Il y aura alors deux choses qui vont se contrebalancer de manière négative : le plaisir et le contrôle du plaisir. Une des voies pour arriver à contourner ce contrôle du plaisir c’est de s’autoriser le plaisir dans certains domaines afin de le rendre moins désirable.
Ce que disent les toxicodépendants à l’alcool c’est:
Il faut accepter d’avoir perdu le contrôle, car en acceptant ceci on se laisse aller et on a moins de désir.
Qu’est-ce qui est fait avec le plaisir ? Quelles sont les tentatives de solution ?
- Contrôler
- Résister
- Eviter d’y penser
- Se distraire
- L’auto-illusion « je le fais parce que c’est bon pour moi et que ça me plait »
3 - Les stratégies pour apprivoiser l’addiction
« L’addiction n’est pas à la portée de n’importe qui, il faut insister lourdement et négliger de nombreux signaux pour y arriver » Jacques Barsoni
C’est à dire qu’au départ il y a un certain enferment dans ma relation avec moi et moi pour arriver à une addiction : c’est moi replié sur moi.
- « Le plaisir est à l’âme ce que le repos est au corps » Saint Thomas d’Aquin. Comprenons par là qu'une stratégie par rapport à la dépendance aux produits ou à une activité est de faire varier les produits, faire varier le plaisir. Le plaisir n’est pas l’ennemi.
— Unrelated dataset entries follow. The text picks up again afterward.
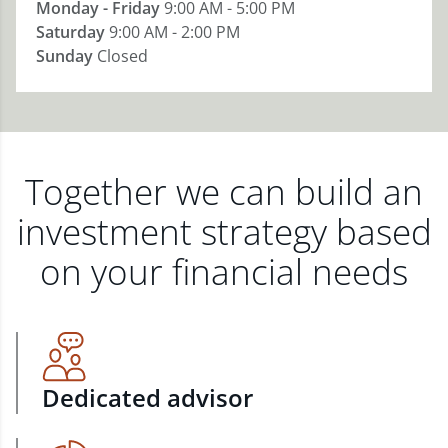
Monday - Friday
9:00 AM - 5:00 PM
Saturday
9:00 AM - 2:00 PM
Sunday
Closed
Together we can build an
investment strategy based
on your financial needs
Dedicated advisor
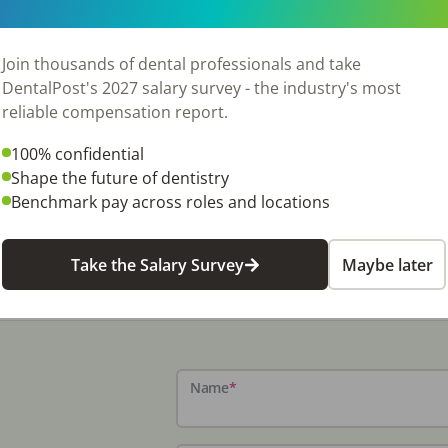
Join thousands of dental professionals and take
DentalPost's 2027 salary survey - the industry's most
reliable compensation report.
100% confidential
Shape the future of dentistry
Benchmark pay across roles and locations
Take the Salary Survey
Maybe later
Name
*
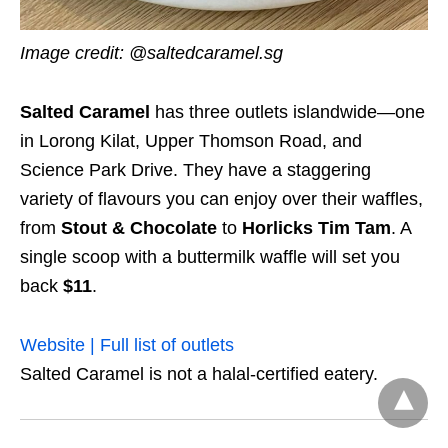
Image credit:
@saltedcaramel.sg
Salted Caramel
has three outlets islandwide—one
in Lorong Kilat, Upper Thomson Road, and
Science Park Drive. They have a staggering
variety of flavours you can enjoy over their waffles,
from
Stout & Chocolate
to
Horlicks Tim Tam
. A
single scoop with a buttermilk waffle will set you
back
$11
.
Website | Full list of outlets
Salted Caramel is not a halal-certified eatery.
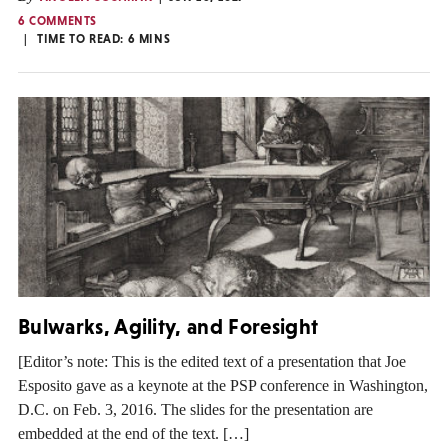
6 COMMENTS
TIME TO READ:
6
MINS
Bulwarks, Agility, and Foresight
[Editor’s note: This is the edited text of a presentation that Joe
Esposito gave as a keynote at the PSP conference in Washington,
D.C. on Feb. 3, 2016. The slides for the presentation are
embedded at the end of the text. […]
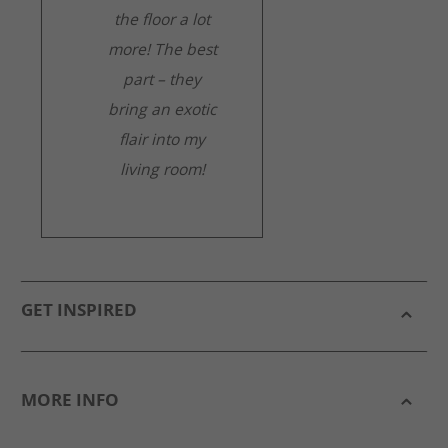
the floor a lot
more! The best
part – they
bring an exotic
flair into my
living room!
GET INSPIRED
MORE INFO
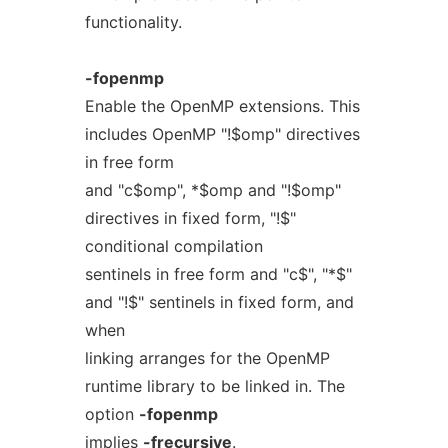
functionality.
-fopenmp
Enable the OpenMP extensions. This
includes OpenMP "!$omp" directives
in free form
and "c$omp", *$omp and "!$omp"
directives in fixed form, "!$"
conditional compilation
sentinels in free form and "c$", "*$"
and "!$" sentinels in fixed form, and
when
linking arranges for the OpenMP
runtime library to be linked in. The
option
-fopenmp
implies
-frecursive
.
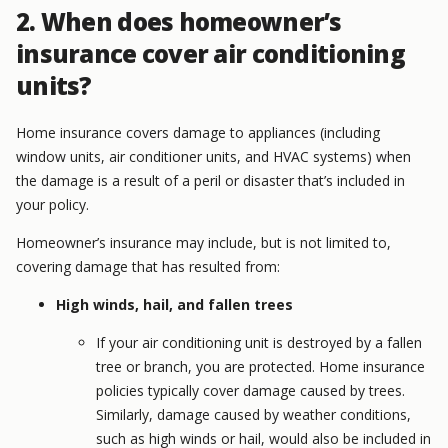
2. When does homeowner’s
insurance cover air conditioning
units?
Home insurance covers damage to appliances (including
window units, air conditioner units, and HVAC systems) when
the damage is a result of a peril or disaster that’s included in
your policy.
Homeowner’s insurance may include, but is not limited to,
covering damage that has resulted from:
High winds, hail, and fallen trees
If your air conditioning unit is destroyed by a fallen
tree or branch, you are protected. Home insurance
policies typically cover damage caused by trees.
Similarly, damage caused by weather conditions,
such as high winds or hail, would also be included in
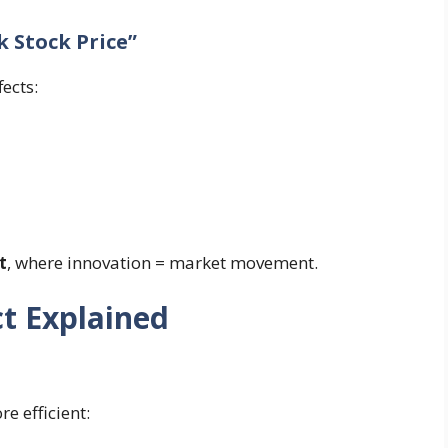
 Stock Price”
fects:
t
, where innovation = market movement.
t Explained
 efficient:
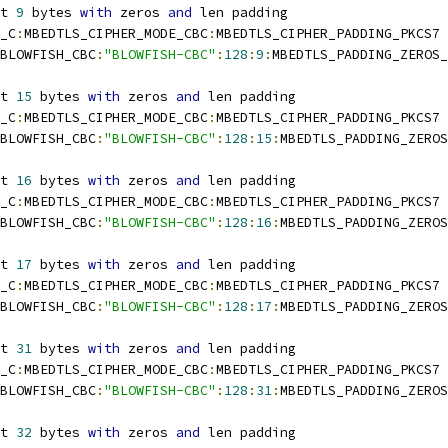
t 
9
 bytes 
with
 zeros 
and
 len padding
_C
:
MBEDTLS_CIPHER_MODE_CBC
:
MBEDTLS_CIPHER_PADDING_PKCS7
BLOWFISH_CBC
:
"BLOWFISH-CBC"
:
128
:
9
:
MBEDTLS_PADDING_ZEROS_
t 
15
 bytes 
with
 zeros 
and
 len padding
_C
:
MBEDTLS_CIPHER_MODE_CBC
:
MBEDTLS_CIPHER_PADDING_PKCS7
BLOWFISH_CBC
:
"BLOWFISH-CBC"
:
128
:
15
:
MBEDTLS_PADDING_ZEROS
t 
16
 bytes 
with
 zeros 
and
 len padding
_C
:
MBEDTLS_CIPHER_MODE_CBC
:
MBEDTLS_CIPHER_PADDING_PKCS7
BLOWFISH_CBC
:
"BLOWFISH-CBC"
:
128
:
16
:
MBEDTLS_PADDING_ZEROS
t 
17
 bytes 
with
 zeros 
and
 len padding
_C
:
MBEDTLS_CIPHER_MODE_CBC
:
MBEDTLS_CIPHER_PADDING_PKCS7
BLOWFISH_CBC
:
"BLOWFISH-CBC"
:
128
:
17
:
MBEDTLS_PADDING_ZEROS
t 
31
 bytes 
with
 zeros 
and
 len padding
_C
:
MBEDTLS_CIPHER_MODE_CBC
:
MBEDTLS_CIPHER_PADDING_PKCS7
BLOWFISH_CBC
:
"BLOWFISH-CBC"
:
128
:
31
:
MBEDTLS_PADDING_ZEROS
t 
32
 bytes 
with
 zeros 
and
 len padding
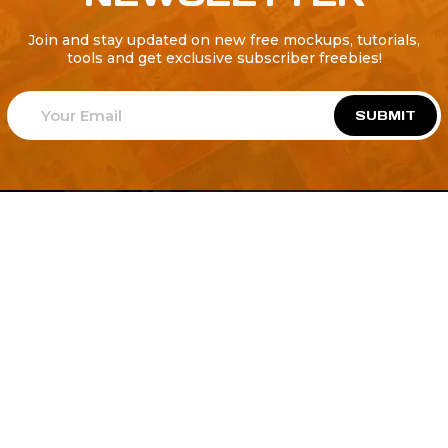
Join and stay updated on new free mockups, tutorials,
tools and get exclusive subscriber freebies!
SUBMIT
Welcome to
Explore a variety of
Psdfreebies.com!
Free and Premium templates to elevate your
business. We're a team of dedicated designers,
offering high-quality designs to suit every creative
need. From flyers to brochures, our extensive PSD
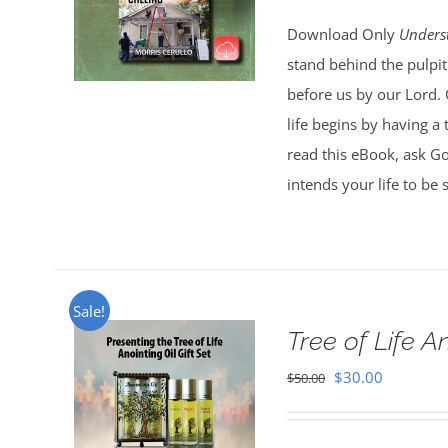
Download Only
Unders
stand behind the pulpit
before us by our Lord. 
life begins by having a
read this eBook, ask G
intends your life to be
Sale!
Tree of Life An
Original
Current
$
30.00
$
50.00
price
price
was:
is:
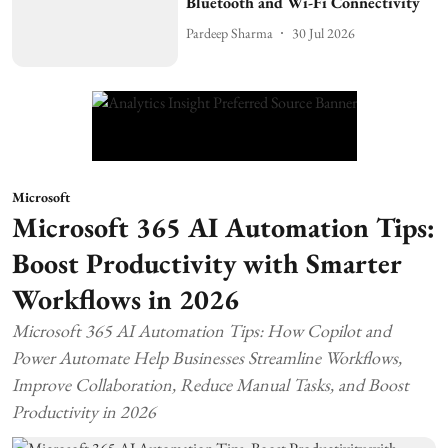
Bluetooth and Wi-Fi Connectivity
Pardeep Sharma
30 Jul 2026
Microsoft
Microsoft 365 AI Automation Tips:
Boost Productivity with Smarter
Workflows in 2026
Microsoft 365 AI Automation Tips: How Copilot and
Power Automate Help Businesses Streamline Workflows,
Improve Collaboration, Reduce Manual Tasks, and Boost
Productivity in 2026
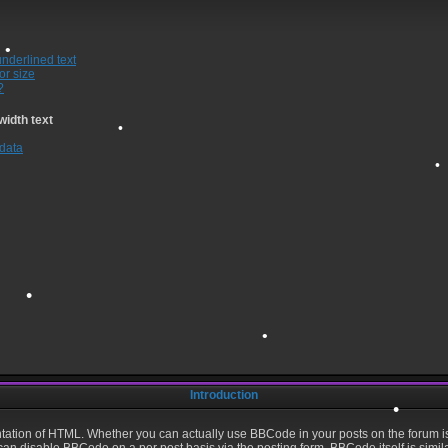
underlined text
or size
?
width text
 data
•
•
•
Introduction
ation of HTML. Whether you can actually use BBCode in your posts on the forum i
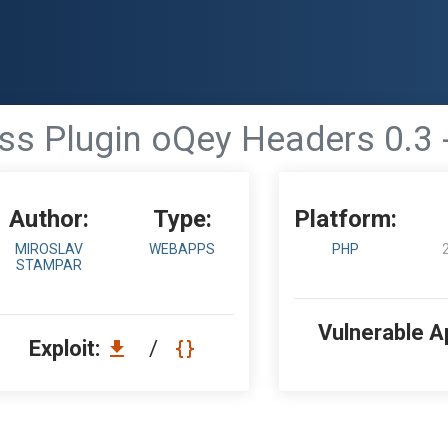
s Plugin oQey Headers 0.3 -
Author:
Type:
Platform:
MIROSLAV
WEBAPPS
PHP
STAMPAR
Vulnerable A
Exploit:
/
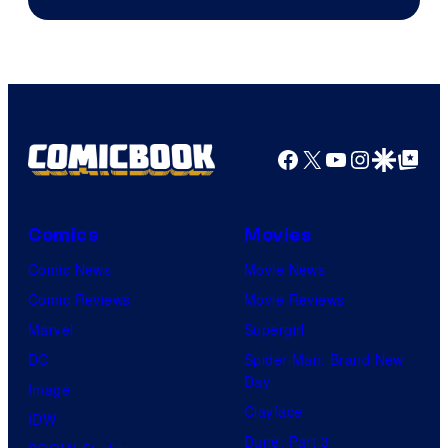
of
Ufotable
Facebook
X
YouTube
Instagra
Google Disco
Google Top Pos
Comics
Movies
Comic News
Movie News
Comic Reviews
Movie Reviews
Marvel
Supergirl
DC
Spider-Man: Brand New
Day
Image
Clayface
IDW
Dune: Part 3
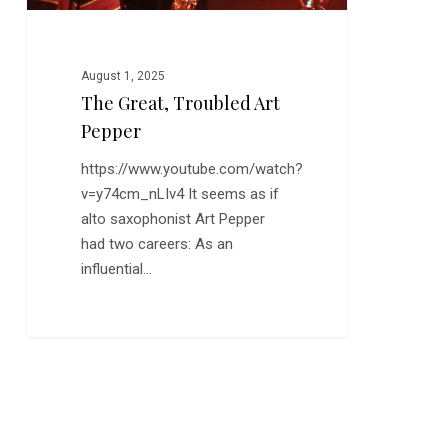
August 1, 2025
The Great, Troubled Art
Pepper
https://www.youtube.com/watch?
v=y74cm_nLIv4 It seems as if
alto saxophonist Art Pepper
had two careers: As an
influential…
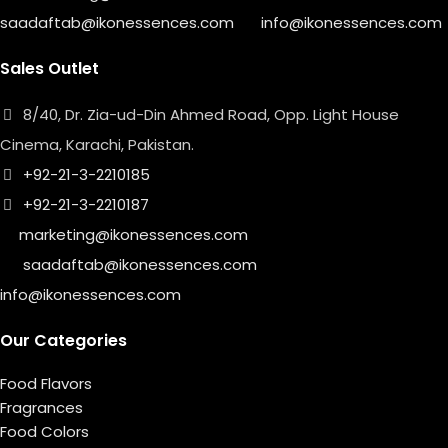
saadaftab@ikonessences.com
info@ikonessences.com
Sales Outlet
8/40, Dr. Zia-ud-Din Ahmed Road, Opp. Light House
Cinema, Karachi, Pakistan.
+92-21-3-2210185
+92-21-3-2210187
marketing@ikonessences.com
saadaftab@ikonessences.com
info@ikonessences.com
Our Categories
Food Flavors
Fragrances
Food Colors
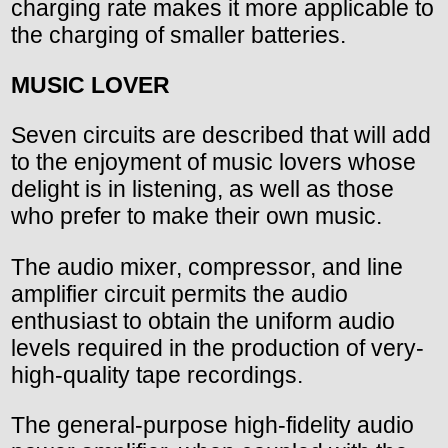
charging rate makes it more applicable to
the charging of smaller batteries.
MUSIC LOVER
Seven circuits are described that will add
to the enjoyment of music lovers whose
delight is in listening, as well as those
who prefer to make their own music.
The audio mixer, compressor, and line
amplifier circuit permits the audio
enthusiast to obtain the uniform audio
levels required in the production of very-
high-quality tape recordings.
The general-purpose high-fidelity audio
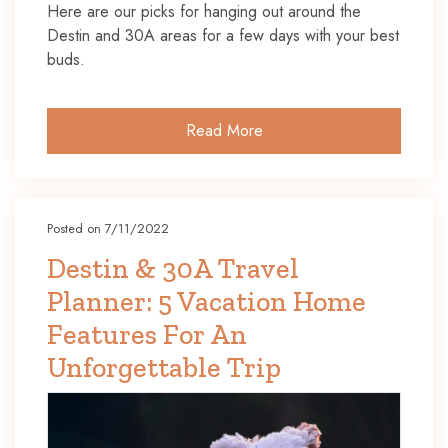
Here are our picks for hanging out around the
Destin and 30A areas for a few days with your best
buds.
Read More
Posted on 7/11/2022
Destin & 30A Travel
Planner: 5 Vacation Home
Features For An
Unforgettable Trip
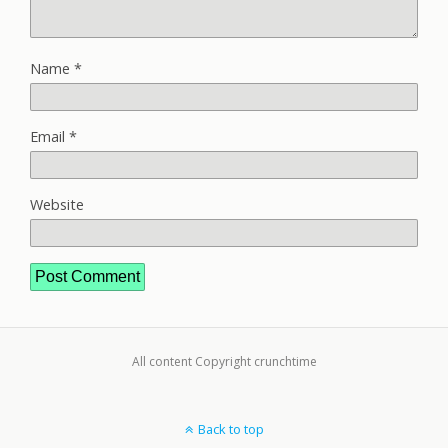
Name
*
Email
*
Website
All content Copyright crunchtime
Back to top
Dans la vie rien n’est trop bon ou trop mauvais, c’est trop peu ou pas assez qui est le problème, être au milieu n’est jamais le problème.
- « La chose la plus commune, dès qu’on nous la cache devient un délice » Oscar WILDE
- « Le seul moyen de se délivrer d’une tentation est d’y céder » Oscar WILDE
- La stratégie c’est « le faire encore mieux » c’est à dire s’organiser pour avoir plus de plaisir et donc diminuer la fréquence pour augmenter le plaisir. C’est aussi se focaliser sur un moment particulier avec une activité particulière pour en tirer le maximum. En diminuant la fréquence on va augmenter le désir pour ce plaisir et son obtention.
- Rendre la recherche du plaisir encore plus ritualisée. Interrompre la séquence qui porte au plaisir pour le dénaturer. C’est ce qu’on fait notamment avec les dépendances au vomissement. On demande à la personne de consommer comme d’habitude et d’attendre 30mn (au départ) entre le moment où elle avale cette nourriture et le moment où elle va vomir. Le fait d’introduire une période d’interruption entre ces deux activités va détruire le plaisir.
- Ajouter ou varier les plaisirs
- Mettre un peu de réel dans le virtuel pour tout ce qui concerne les dépendances à internet
Christian Moretto est psychothérapeute et formateur à New York. Il a été formé par Giorgio Nardone et est chercheur associé au Centre de Thérapie Stratégique (Arezzo). Aux Etats Unis il a travaillé dans le domaine de l’addiction aux produits (cocaïne, héroïne, alcool, etc.) mais aussi dans d'autres activités (addiction aux achats en ligne, à Internet, au travail).